→ Extracted material
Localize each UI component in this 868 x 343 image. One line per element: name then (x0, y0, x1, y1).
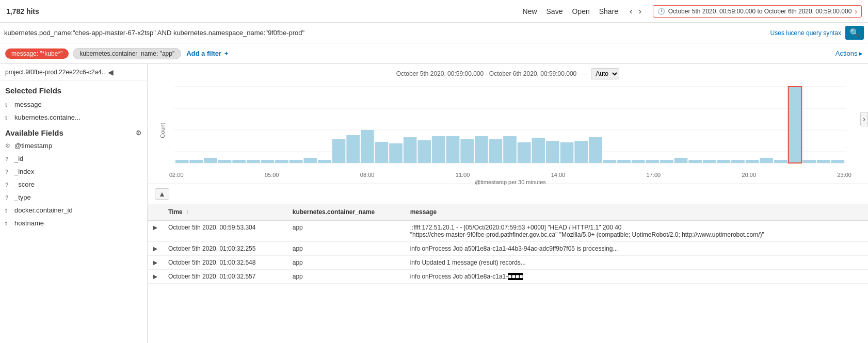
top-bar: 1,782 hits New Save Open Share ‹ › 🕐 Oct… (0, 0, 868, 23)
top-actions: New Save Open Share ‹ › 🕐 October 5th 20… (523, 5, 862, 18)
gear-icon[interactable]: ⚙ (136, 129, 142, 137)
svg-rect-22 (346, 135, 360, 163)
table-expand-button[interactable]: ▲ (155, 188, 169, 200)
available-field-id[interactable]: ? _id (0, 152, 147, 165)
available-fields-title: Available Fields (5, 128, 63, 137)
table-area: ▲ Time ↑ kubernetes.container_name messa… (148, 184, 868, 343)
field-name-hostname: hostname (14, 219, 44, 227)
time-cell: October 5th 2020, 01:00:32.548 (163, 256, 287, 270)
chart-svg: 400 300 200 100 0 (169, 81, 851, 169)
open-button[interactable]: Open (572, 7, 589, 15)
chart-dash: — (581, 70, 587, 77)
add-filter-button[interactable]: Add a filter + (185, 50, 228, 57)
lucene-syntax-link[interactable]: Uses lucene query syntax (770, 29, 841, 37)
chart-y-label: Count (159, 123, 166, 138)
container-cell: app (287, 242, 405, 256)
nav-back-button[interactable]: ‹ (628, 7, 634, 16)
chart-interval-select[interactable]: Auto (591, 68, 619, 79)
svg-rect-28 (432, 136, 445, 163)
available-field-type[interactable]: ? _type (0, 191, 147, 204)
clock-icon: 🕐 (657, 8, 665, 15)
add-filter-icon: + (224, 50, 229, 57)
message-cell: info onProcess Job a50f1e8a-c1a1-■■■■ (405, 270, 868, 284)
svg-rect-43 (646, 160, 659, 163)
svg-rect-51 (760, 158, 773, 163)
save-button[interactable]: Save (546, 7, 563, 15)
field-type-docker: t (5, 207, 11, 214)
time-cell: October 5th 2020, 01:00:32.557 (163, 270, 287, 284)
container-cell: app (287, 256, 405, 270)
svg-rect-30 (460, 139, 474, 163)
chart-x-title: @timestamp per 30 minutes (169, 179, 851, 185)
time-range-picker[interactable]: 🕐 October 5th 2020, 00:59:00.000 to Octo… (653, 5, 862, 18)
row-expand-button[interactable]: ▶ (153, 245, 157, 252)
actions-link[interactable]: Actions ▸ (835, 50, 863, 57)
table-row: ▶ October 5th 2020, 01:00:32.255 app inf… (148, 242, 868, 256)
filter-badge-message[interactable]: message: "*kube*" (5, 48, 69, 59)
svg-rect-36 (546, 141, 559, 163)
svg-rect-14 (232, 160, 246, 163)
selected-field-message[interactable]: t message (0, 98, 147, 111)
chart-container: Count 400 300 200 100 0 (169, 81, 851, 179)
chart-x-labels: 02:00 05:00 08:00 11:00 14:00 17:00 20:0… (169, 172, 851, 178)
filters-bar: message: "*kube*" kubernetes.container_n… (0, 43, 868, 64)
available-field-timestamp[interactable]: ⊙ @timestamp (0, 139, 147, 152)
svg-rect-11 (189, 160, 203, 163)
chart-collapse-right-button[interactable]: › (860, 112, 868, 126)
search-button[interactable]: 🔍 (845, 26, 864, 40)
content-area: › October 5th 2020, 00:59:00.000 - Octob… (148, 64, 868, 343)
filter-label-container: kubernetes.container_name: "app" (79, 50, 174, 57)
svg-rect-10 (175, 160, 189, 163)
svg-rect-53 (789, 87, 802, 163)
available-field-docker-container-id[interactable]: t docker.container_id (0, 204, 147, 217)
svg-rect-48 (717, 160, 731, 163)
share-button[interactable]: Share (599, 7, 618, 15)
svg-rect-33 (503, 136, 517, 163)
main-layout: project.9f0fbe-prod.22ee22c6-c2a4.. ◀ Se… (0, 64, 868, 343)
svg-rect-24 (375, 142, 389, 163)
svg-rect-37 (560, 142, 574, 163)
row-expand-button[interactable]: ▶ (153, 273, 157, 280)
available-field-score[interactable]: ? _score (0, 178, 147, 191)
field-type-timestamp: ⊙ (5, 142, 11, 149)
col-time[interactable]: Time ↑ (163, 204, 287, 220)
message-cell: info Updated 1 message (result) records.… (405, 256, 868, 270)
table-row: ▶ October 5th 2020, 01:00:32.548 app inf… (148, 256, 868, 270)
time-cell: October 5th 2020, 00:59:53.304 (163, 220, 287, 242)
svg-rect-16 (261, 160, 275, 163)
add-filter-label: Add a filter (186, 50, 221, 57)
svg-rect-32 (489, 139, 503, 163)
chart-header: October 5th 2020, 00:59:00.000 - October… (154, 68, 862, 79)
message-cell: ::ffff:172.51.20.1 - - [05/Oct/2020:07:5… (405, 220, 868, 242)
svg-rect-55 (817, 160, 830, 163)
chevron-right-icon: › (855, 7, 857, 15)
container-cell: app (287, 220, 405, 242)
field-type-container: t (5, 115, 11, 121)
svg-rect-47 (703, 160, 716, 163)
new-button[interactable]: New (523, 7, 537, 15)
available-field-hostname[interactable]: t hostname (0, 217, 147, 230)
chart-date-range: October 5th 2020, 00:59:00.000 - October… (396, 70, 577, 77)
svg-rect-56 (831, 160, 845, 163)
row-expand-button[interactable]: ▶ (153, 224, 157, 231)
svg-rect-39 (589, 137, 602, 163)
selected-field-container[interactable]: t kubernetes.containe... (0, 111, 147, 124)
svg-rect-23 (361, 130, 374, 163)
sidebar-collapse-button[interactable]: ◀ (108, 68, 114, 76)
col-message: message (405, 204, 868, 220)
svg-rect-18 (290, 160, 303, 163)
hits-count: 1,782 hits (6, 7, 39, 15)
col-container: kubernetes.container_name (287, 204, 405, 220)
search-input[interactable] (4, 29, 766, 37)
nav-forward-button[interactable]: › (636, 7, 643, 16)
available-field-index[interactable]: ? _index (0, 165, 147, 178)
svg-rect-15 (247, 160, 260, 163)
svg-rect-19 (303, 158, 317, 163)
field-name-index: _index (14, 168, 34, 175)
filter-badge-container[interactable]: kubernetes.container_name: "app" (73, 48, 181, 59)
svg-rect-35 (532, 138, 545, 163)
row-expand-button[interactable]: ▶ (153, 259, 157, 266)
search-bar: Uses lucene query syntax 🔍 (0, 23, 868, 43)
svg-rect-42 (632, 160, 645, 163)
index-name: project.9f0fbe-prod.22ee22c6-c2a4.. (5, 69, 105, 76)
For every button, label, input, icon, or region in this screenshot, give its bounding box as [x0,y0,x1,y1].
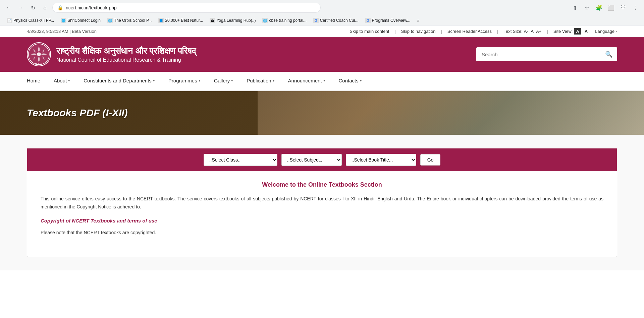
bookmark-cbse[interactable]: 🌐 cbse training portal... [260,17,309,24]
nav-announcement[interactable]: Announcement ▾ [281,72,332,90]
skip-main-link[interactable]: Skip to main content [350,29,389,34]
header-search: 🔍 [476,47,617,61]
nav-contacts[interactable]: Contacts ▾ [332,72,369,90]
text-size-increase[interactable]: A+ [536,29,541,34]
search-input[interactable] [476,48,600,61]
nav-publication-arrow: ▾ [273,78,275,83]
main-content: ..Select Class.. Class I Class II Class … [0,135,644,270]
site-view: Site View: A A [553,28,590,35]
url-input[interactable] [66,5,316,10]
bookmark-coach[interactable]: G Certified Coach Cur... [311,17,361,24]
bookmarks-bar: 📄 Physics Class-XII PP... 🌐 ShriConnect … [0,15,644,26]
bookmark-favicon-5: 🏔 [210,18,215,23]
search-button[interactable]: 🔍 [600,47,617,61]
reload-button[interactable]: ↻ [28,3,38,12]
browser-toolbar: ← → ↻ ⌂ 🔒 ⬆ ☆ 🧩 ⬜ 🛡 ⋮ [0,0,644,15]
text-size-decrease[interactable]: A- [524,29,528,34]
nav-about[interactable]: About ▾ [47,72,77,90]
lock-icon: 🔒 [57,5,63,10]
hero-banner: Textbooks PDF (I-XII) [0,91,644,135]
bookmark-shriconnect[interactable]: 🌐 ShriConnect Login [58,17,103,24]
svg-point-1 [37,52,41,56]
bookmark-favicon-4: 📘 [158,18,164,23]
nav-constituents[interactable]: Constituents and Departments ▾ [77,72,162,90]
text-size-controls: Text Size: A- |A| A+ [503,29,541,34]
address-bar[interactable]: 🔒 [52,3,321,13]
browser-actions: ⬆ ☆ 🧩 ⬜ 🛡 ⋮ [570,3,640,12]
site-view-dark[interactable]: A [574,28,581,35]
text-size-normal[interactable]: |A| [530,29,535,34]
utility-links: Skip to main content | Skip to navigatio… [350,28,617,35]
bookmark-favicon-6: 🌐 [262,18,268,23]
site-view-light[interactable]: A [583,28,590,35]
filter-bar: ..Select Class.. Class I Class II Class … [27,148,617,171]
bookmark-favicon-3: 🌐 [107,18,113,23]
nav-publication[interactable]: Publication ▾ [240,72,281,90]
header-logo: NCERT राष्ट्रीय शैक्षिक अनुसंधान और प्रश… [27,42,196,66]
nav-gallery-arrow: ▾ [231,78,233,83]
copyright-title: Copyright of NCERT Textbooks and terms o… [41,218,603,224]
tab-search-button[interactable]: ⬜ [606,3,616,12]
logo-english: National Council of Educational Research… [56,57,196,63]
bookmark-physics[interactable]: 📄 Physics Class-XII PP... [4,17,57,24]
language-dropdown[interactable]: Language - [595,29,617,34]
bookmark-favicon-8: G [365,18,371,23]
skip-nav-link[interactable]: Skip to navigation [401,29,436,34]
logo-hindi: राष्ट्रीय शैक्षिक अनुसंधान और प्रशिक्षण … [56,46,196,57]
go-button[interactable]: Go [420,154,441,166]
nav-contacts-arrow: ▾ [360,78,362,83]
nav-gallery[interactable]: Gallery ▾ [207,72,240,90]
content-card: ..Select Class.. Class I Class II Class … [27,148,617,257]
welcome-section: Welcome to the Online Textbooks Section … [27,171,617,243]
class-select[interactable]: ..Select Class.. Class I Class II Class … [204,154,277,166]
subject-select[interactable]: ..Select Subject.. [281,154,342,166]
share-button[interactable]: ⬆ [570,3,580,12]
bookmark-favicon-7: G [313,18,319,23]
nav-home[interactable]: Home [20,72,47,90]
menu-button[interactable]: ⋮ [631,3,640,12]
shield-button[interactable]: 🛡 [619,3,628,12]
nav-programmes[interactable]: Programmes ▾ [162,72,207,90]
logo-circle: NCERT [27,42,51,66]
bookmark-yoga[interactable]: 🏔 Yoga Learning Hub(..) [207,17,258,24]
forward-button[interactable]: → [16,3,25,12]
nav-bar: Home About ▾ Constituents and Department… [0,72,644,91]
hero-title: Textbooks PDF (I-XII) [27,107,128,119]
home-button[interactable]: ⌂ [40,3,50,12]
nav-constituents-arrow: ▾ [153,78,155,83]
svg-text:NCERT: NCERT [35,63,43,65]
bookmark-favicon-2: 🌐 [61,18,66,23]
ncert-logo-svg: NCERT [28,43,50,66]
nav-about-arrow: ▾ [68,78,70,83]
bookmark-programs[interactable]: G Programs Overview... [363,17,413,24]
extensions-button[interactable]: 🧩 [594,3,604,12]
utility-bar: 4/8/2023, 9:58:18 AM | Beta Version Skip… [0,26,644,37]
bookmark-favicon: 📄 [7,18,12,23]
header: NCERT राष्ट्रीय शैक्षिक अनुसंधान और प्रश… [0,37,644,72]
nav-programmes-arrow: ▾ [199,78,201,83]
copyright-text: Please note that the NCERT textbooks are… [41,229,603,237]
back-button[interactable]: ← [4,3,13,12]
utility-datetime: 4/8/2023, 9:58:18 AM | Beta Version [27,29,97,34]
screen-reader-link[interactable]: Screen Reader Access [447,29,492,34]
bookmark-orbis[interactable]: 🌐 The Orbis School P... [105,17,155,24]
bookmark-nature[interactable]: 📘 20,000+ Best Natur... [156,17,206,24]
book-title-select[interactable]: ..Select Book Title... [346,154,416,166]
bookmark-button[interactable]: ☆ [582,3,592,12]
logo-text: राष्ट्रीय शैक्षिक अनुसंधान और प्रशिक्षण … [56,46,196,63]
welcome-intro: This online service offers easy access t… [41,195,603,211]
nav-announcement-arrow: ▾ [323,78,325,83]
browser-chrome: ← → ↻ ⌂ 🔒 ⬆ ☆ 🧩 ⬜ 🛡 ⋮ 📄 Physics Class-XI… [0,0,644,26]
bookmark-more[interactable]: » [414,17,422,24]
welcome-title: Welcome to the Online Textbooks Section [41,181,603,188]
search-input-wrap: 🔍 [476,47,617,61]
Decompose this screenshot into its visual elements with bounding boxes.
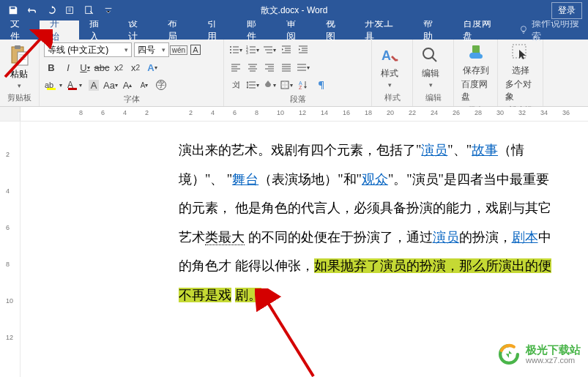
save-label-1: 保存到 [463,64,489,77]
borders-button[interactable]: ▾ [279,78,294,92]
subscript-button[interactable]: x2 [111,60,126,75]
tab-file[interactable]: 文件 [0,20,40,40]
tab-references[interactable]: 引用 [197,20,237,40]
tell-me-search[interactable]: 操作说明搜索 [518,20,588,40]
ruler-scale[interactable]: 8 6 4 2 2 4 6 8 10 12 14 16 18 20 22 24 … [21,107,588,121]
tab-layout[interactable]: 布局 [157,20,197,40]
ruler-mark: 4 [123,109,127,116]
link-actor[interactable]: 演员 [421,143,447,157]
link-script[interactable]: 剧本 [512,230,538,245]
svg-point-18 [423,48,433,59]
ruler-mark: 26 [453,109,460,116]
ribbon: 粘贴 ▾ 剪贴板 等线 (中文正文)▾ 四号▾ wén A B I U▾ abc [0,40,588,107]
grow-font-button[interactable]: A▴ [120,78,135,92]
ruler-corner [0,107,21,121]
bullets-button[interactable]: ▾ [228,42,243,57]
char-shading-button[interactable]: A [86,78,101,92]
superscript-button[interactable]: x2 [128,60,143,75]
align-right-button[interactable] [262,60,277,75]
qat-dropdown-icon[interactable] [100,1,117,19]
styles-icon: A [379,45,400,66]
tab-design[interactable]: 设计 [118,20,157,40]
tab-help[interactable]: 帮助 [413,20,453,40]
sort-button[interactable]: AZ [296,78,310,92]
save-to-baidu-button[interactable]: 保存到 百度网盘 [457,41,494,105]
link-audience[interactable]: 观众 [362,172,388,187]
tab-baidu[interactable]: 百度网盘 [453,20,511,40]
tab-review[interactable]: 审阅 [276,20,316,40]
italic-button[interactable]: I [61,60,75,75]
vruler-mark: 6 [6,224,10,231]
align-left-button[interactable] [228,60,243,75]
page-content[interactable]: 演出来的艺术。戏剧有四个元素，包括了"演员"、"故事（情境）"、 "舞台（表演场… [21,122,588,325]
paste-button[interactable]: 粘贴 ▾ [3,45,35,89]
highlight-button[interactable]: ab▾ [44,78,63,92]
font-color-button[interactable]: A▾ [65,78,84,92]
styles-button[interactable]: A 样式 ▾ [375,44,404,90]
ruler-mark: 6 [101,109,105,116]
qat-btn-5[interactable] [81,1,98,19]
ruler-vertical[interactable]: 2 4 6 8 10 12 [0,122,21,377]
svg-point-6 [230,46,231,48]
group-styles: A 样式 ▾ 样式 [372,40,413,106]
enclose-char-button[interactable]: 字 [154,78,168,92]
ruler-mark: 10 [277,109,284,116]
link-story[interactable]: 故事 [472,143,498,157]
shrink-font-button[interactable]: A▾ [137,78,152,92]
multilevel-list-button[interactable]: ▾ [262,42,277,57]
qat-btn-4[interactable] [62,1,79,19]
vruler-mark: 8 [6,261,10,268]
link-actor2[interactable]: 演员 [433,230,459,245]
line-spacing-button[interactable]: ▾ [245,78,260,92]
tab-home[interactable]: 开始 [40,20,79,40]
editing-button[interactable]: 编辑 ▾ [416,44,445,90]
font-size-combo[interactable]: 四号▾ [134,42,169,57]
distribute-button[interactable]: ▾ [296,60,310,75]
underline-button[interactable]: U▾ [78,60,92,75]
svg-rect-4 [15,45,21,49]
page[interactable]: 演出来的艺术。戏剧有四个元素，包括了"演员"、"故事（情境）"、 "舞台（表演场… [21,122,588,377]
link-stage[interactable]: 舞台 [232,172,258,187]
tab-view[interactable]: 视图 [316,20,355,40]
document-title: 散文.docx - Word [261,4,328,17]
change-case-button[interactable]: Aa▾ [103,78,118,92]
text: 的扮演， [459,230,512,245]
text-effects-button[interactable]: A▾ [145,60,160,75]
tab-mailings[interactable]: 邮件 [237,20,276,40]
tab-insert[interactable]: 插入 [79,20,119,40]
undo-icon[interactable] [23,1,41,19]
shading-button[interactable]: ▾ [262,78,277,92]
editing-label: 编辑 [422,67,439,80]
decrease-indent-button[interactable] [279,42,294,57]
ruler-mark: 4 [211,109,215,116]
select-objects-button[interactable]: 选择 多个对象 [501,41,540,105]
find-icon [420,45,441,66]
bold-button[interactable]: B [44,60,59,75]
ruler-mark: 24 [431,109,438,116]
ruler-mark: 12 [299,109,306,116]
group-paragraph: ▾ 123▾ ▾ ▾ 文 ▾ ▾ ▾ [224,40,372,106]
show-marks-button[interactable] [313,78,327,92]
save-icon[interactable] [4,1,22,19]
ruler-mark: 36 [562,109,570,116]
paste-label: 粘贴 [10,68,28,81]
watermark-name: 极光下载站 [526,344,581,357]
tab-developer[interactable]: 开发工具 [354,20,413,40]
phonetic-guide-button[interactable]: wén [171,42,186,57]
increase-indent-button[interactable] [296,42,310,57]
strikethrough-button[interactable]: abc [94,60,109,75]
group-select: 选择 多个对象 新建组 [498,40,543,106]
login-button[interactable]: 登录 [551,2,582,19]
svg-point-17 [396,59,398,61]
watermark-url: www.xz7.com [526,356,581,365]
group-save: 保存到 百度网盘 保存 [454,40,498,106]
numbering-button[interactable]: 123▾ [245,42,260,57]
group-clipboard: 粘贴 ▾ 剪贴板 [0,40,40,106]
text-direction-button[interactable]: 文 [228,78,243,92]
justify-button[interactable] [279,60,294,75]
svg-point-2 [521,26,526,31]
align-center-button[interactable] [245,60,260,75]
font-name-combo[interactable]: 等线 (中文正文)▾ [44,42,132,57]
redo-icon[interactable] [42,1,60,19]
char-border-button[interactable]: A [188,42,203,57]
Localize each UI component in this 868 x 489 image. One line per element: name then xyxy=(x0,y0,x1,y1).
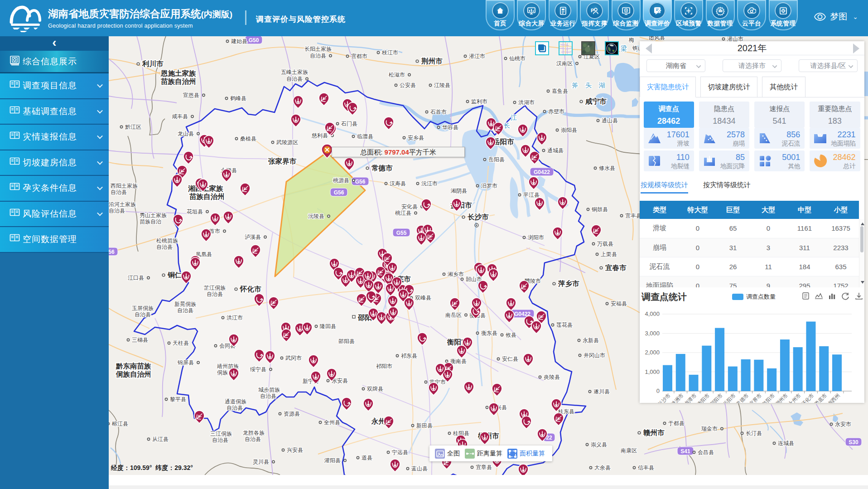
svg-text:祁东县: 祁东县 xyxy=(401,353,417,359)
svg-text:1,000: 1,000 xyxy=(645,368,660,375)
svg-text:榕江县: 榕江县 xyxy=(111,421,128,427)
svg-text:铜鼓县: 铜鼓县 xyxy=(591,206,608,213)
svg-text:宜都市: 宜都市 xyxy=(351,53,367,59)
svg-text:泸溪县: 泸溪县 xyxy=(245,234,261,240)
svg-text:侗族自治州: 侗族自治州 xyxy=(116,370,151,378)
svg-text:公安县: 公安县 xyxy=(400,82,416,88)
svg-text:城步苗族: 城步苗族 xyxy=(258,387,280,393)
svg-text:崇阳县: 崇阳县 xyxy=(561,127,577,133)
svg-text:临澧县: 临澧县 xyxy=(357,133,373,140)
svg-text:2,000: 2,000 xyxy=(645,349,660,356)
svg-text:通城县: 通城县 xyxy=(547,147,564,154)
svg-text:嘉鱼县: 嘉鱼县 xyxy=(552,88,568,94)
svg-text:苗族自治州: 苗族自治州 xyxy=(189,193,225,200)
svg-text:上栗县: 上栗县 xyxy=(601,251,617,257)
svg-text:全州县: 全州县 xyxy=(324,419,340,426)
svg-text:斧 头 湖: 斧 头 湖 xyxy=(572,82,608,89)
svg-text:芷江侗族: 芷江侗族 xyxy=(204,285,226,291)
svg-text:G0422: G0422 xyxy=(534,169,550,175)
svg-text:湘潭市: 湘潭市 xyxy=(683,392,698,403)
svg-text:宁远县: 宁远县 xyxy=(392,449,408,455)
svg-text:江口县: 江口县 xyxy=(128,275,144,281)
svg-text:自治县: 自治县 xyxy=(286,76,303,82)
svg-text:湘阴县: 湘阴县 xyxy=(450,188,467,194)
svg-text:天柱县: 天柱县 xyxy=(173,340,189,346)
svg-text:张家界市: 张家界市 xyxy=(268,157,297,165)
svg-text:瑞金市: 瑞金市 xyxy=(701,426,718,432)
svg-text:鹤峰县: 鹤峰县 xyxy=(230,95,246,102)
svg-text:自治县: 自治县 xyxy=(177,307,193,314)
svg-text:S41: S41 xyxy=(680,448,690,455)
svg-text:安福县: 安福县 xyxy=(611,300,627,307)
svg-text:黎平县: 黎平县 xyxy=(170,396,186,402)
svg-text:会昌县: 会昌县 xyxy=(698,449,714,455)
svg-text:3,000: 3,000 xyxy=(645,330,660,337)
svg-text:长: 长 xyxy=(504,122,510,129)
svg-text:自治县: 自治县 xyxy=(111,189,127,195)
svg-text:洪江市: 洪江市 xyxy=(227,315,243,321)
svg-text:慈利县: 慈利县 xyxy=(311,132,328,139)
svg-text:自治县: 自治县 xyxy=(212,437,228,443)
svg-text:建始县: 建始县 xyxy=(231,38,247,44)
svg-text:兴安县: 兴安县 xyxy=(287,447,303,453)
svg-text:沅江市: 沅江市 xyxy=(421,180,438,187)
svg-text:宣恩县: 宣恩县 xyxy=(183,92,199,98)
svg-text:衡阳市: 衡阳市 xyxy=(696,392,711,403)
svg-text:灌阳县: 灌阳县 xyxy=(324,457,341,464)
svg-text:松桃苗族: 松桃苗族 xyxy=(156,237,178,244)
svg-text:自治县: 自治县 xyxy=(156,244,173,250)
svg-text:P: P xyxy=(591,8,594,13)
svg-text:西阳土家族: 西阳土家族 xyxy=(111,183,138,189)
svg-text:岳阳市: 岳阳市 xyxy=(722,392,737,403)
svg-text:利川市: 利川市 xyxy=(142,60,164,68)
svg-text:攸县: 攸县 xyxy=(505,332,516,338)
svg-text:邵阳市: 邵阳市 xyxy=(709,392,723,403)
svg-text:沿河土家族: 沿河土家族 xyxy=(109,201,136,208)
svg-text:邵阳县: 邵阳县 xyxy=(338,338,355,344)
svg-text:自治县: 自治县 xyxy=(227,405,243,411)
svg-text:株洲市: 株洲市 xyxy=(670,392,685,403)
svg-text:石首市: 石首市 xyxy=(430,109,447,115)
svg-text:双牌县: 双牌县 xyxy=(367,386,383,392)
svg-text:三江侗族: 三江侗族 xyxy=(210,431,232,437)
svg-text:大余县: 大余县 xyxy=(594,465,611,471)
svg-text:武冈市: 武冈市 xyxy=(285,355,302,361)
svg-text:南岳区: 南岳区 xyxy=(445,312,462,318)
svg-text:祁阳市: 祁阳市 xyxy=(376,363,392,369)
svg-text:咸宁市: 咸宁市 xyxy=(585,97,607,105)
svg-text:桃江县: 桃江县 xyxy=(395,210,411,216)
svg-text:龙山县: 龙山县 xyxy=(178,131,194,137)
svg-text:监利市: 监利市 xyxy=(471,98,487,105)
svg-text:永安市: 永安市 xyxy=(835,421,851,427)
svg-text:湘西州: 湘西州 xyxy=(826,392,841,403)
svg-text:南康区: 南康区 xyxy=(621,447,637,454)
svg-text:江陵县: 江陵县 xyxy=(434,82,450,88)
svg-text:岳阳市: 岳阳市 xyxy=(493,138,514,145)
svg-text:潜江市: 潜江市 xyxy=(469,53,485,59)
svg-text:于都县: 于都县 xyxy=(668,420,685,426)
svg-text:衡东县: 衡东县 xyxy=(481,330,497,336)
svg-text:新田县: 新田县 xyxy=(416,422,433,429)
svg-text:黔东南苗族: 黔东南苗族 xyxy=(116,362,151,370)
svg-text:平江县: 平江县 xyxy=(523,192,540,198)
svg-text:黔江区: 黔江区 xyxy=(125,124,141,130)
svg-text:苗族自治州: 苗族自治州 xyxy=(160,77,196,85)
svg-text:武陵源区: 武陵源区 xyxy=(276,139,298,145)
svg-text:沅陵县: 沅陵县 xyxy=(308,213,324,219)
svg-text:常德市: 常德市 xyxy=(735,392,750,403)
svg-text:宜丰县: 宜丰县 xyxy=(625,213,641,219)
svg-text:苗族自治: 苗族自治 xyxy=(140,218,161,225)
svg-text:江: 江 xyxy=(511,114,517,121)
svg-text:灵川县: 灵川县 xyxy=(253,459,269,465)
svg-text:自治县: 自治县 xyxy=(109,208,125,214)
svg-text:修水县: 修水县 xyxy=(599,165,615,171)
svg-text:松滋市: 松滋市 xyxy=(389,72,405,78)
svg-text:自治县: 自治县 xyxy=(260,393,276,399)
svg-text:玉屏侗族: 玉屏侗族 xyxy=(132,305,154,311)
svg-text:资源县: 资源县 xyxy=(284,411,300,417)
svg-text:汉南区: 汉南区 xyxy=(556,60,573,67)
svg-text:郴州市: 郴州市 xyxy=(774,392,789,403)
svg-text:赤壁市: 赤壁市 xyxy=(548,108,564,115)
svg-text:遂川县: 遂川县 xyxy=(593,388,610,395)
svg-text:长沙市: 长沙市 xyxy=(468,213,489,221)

→ Task objective
Of all the lines above, tally those with the word "kubernetes". Write the total only.

→ Final answer
6